Administration, Amazon AWS, Azure, Azure SQL Database, Editorials

Using Throw-Away Databases, Tables

We’ve been doing some work with a few different database systems that are supported on the different cloud platforms – work where we’re using the databases as either a pre-processing or holding-zone for data that isn’t quite yet ready to be fed into the overall scheme of things for the customers.

It was an odd realization that with many of these systems, when it comes to cleaning things out, many times it’s easier (and less expensive processing wise and perhaps bill-wise) to simply delete the resource.  It’s strange to think of removing a table just to recreate it, or even dropping a database as a quick way to reset it.  I have this “angel on my shoulder” voice screaming that there simply must be a better way, that this is somehow wasteful.

Indeed on some platforms, it makes a lot of sense.  On others, it can incur billing milestones.  Like creating a table is a billable event.  Deleting stuff from that table, while billable, may be a far lower billing amount per transaction.  It’ll depend on the resource you’re using to do the transaction.

Of course the ultimate is firing up an instance to store things, automating either the database service or the overall server image as you need it, then shutting it down and throwing it away when you’re done.  It strikes me that all of this ad-hoc database use opens up so many different approaches to managing things.

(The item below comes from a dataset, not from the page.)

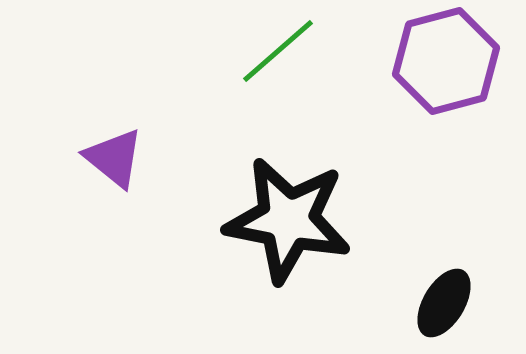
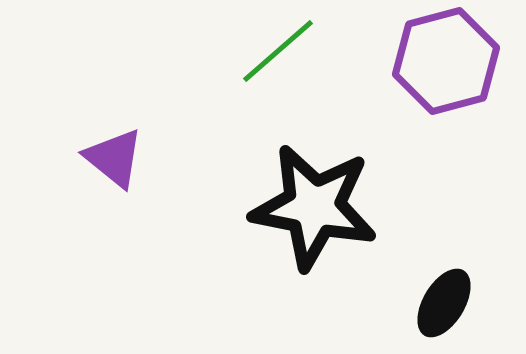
black star: moved 26 px right, 13 px up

Back in the day, it used to be that [one of those really big my…. social media sites of the early days] could only attain more capacity by building in servers.  A whole system had to be created for slicing and dicing information, and it had to take into account the age of the information, the number of people going after it, things like that.  It was a really big deal.

If your systems are still architected where scale-out and scale-up is painful, be mindful of the fact that there are many different options that are available.  From adding instances on-demand based on processing needs, to storage types that ebb and flow with your workload to extending your database to the cloud seamlessly from SQL Server.

One of the things we’ve been having great success with though, is the use of the pre-processor systems – gather and work with the data a bit so SQL Server can really run with it when it’s handed off for analysis.  This might be MySQL playing the role, or DynamoDB or other very inexpensive solutions that can step in, gather information from specific sources and do a bit with it.  It can enhance your processing as much as a bigger instance or more storage or more services in that second analysis phase.

It may take some architecture changes for your applications, but many times the changes are as simple as changing the destination where information is stored as it’s collected.  From there, you can do the automation bits and pieces as you need to, and bring it in to the specific tools you need, all set to go.